(Stored data entries)
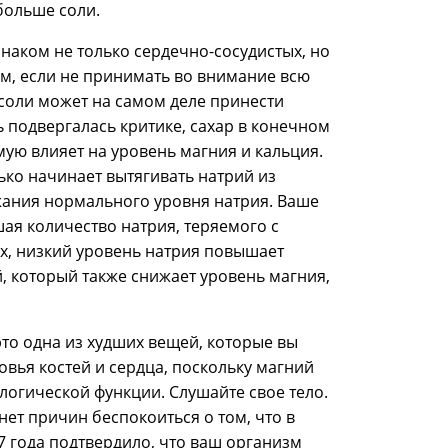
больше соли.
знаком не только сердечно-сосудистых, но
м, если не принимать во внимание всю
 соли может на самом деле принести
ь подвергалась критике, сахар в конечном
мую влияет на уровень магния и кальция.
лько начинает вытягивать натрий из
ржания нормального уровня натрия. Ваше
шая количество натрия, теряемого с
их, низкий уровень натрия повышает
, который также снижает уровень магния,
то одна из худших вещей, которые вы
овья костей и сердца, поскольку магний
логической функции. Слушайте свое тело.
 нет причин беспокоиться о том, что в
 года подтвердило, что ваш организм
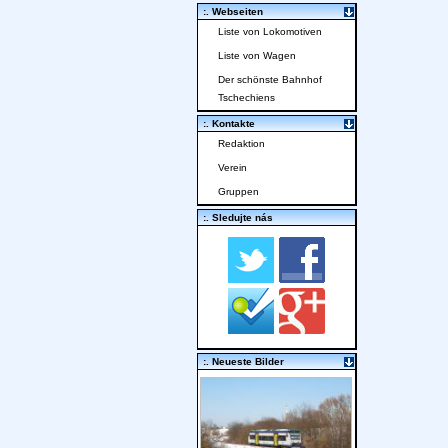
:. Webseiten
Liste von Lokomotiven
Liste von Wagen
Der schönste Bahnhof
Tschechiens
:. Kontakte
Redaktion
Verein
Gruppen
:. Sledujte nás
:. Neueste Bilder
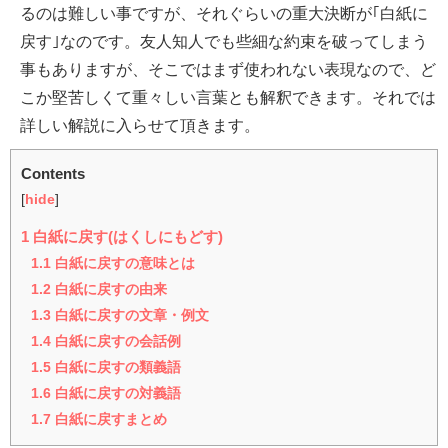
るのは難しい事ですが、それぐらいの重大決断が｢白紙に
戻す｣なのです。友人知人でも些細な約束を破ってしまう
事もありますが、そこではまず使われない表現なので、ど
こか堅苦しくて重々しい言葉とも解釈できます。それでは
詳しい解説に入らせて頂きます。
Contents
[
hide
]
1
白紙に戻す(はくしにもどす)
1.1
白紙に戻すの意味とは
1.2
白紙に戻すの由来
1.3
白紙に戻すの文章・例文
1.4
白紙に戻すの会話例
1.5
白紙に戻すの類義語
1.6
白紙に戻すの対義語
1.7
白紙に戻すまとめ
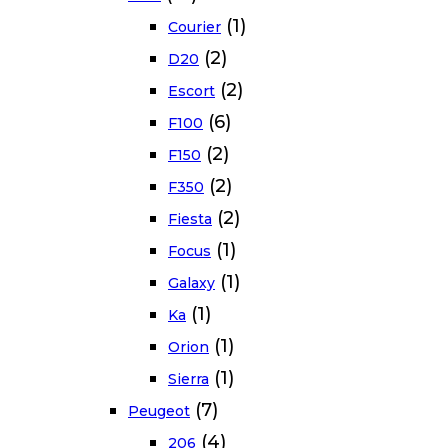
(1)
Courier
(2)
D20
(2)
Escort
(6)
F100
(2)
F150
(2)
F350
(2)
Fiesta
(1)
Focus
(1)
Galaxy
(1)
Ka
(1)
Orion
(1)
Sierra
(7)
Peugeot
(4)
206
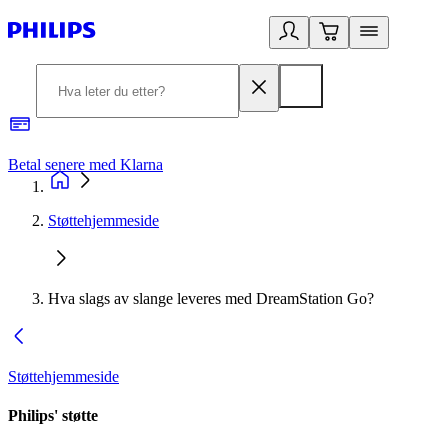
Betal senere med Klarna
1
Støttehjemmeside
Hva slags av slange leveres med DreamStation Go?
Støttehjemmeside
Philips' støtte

About this exercise: Go through the lines above and count those that include "соли"; give the total and nothing more.

Response to this task: 2